Ansonsten nochmal ein unkonventioneller Lösungsversuch der bei mir mal geholfen hatte wo ich Probleme mit dem Sound hatte. Audio-Mehrfachausgang auf Ein stellen. Ich konnte ihn damals wieder auf Aus stellen und die Sound-Probleme sind nicht wieder aufgetreten. Keine Ahnung warum. ^^ 


MfG


----------



## Metalic (31. August 2013)

Erstmal danke für deine Tips. Bin sie nun alle durch aber gebracht haben sie leider nichts.


> Mal in den Video-Einstellungen bei BD/DVD-Audio-Ausgangsformat (HDMI) die Einstellungen durchprobiert? Bitstream, Lineare PCM. Alternativ auch während des Film, Dreieck -> AV-Einstellungen auswählen, da auf Bitstream(Mix) stellen.
> Eigentlich sollte das auf Bitstream stehen wenn die PS3 am AV-Receiver hängt.
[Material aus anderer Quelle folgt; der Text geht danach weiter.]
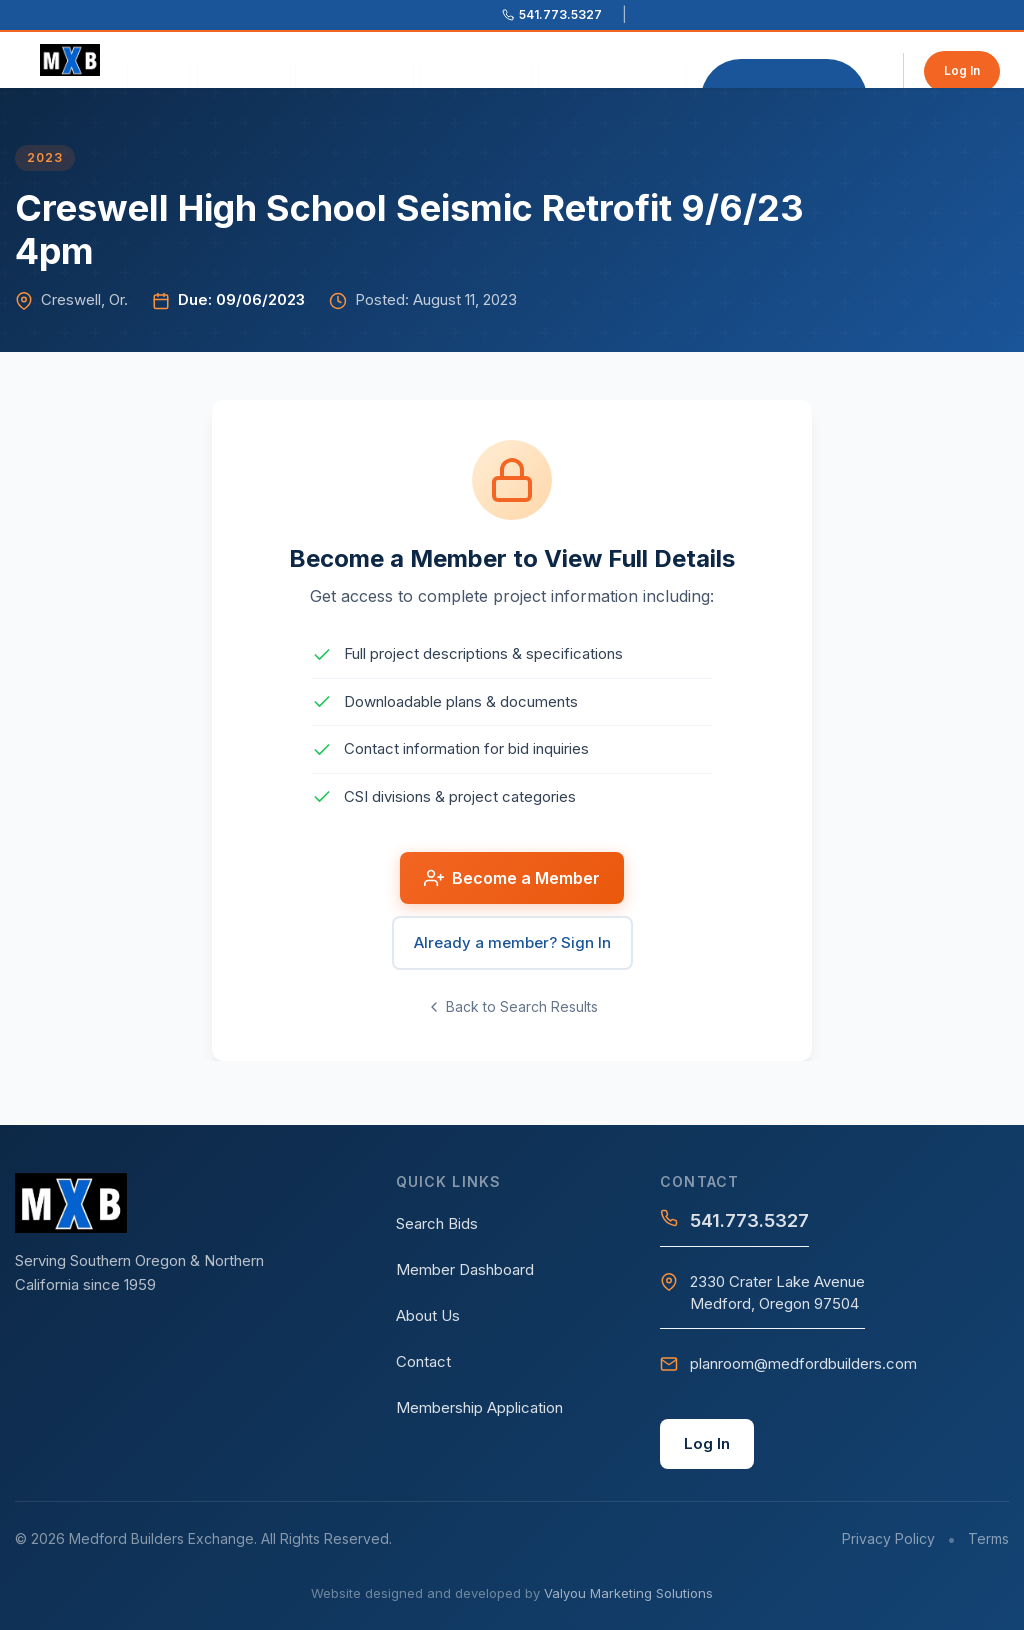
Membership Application (479, 1407)
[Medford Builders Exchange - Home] (77, 60)
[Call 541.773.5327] (552, 15)
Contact (423, 1361)
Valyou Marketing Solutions (628, 1593)
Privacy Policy (888, 1538)
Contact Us (476, 74)
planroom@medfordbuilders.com (788, 1363)
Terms (988, 1538)
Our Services (354, 74)
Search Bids (437, 1223)
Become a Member (784, 74)
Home (159, 74)
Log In (962, 70)
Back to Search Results (512, 1006)
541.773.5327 (734, 1220)
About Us (243, 74)
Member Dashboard (465, 1269)
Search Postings (612, 74)
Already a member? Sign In (512, 942)
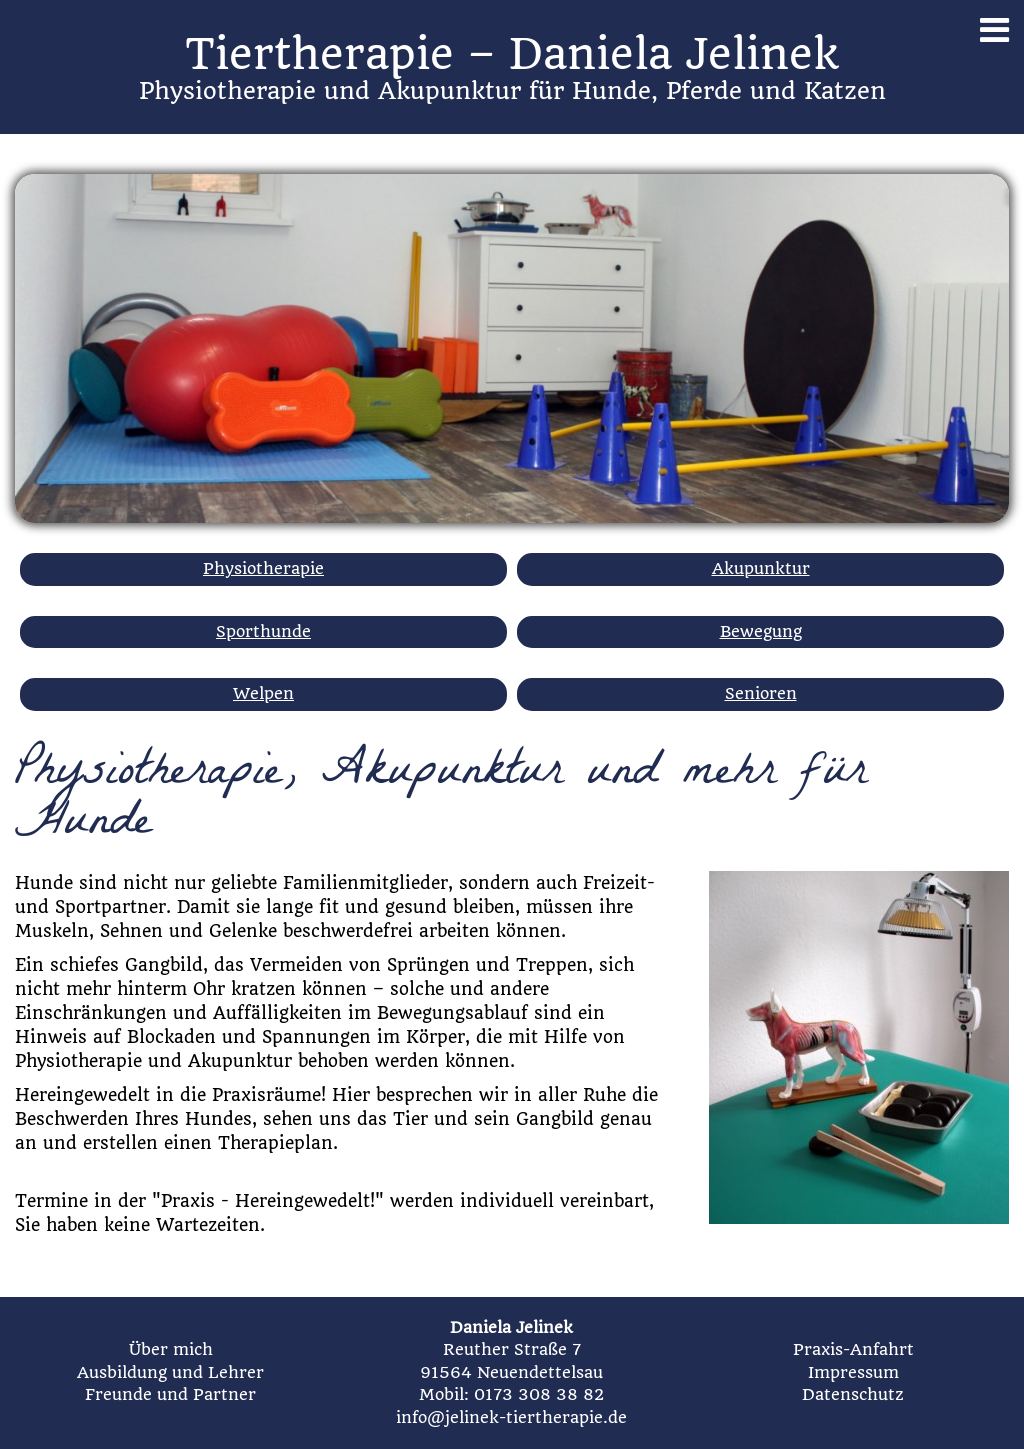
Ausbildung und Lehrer (170, 1372)
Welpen (263, 693)
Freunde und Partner (170, 1394)
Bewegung (761, 631)
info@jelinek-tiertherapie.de (511, 1417)
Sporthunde (263, 631)
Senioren (761, 693)
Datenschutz (853, 1394)
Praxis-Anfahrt (853, 1349)
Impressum (853, 1372)
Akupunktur (761, 568)
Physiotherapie (263, 568)
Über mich (171, 1349)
Sowohl in den Ps3 Einstellungen als auch während des Film (AV-Einstellungen) steht beides nun auf Bitstream.



> Sound-Einstellungen, Audio-Ausgangs-Einstellungen hast du Automatisch gewählt oder auch mal Manuell die Ausgangsformate ausgewählt?


Manuell und Automatisch bereits probiert.
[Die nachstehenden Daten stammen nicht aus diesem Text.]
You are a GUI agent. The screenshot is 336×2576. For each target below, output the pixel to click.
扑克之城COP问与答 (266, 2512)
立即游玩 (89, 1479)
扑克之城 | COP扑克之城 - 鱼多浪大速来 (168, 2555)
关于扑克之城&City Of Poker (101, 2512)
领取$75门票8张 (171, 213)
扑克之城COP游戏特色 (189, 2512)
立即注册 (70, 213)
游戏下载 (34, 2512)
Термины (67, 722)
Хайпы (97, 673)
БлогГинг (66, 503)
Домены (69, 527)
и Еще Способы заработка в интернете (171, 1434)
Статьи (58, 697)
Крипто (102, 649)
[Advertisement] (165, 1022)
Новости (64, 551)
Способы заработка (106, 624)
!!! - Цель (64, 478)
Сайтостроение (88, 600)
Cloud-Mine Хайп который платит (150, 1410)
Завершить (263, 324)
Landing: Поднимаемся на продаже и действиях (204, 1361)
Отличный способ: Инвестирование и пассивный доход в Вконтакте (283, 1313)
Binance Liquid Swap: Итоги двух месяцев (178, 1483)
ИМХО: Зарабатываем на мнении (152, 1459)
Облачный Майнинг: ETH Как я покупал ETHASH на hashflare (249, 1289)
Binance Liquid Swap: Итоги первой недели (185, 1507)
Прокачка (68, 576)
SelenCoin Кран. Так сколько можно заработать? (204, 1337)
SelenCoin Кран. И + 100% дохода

> Beim Film schauen mal Select drücken und schauen welches Format verwendet wird, steht alles oben rechts.





			Dieser Inhalt steht nur eingeloggten Mitgliedern zur Verfügung.
        





> Wenn du mit 1,5x vorspulst, werden die Stimmen da lauter?


Dann höre ich gar nichts.



> Ansonsten nochmal ein unkonventioneller Lösungsversuch der bei mir mal geholfen hatte wo ich Probleme mit dem Sound hatte. Audio-Mehrfachausgang auf Ein stellen. Ich konnte ihn damals wieder auf Aus stellen und die Sound-Probleme sind nicht wieder aufgetreten. Keine Ahnung warum. ^^


Auch das bringt leider keine Besserung.

Ich glaube ich bestell einfach einen neuen Bluray Player zum Filme schauen.


----------



## LiFaD1203 (31. August 2013)

Hmmm...sehr komisch das ganze. 

Defekt kann ja eigentlich nichts sein wenn bei Spielen alles normal funktioniert. 
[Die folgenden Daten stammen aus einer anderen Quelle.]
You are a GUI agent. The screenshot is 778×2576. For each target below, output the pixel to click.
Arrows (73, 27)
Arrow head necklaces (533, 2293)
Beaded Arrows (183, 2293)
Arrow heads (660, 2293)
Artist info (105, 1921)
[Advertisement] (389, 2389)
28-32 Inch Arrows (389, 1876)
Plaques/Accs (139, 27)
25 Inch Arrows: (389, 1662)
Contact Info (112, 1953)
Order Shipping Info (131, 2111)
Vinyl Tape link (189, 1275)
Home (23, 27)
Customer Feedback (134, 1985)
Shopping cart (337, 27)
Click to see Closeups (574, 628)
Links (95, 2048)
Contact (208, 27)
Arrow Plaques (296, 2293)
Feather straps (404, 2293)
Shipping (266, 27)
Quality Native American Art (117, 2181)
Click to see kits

Aber naja wenn du, wie du sagst eh nicht mehr mit der PS3 spielst dann würde ich mir auch eine Blu-Ray Player bestellen und die PS3 noch verkaufen. Der Player dürfte dann auch deutlich weniger Strom verbrauchen.


----------



## Metalic (31. August 2013)

Ja das war auch bereits mein Gedanke. 
War gerade eben schon am schauen, welcher Bluray Player es werden soll


----------



## ThePapabear (31. August 2013)

Hi!

Mal am anderen Ende der Kette (bzw. eigentlich mitten drin  ) nach dem Problem suchen.
Am AVR hast du nicht zufälligerweise Standard mäßig einen Midnight Modus (oder ähnlich) aktiviert, der die Lautstärke der Stimmen im Vergleich anhebt und der ist irgendwie ausgeschalten worden? Dann müssten aber die Stimmen zumindest hörbar werden, wenn man lauter dreht.
Und dein Center Lautsprecher ist auch nicht defekt, das Kabel lose oder im Menue des Receivers abgesenkt/ausgeschaltet?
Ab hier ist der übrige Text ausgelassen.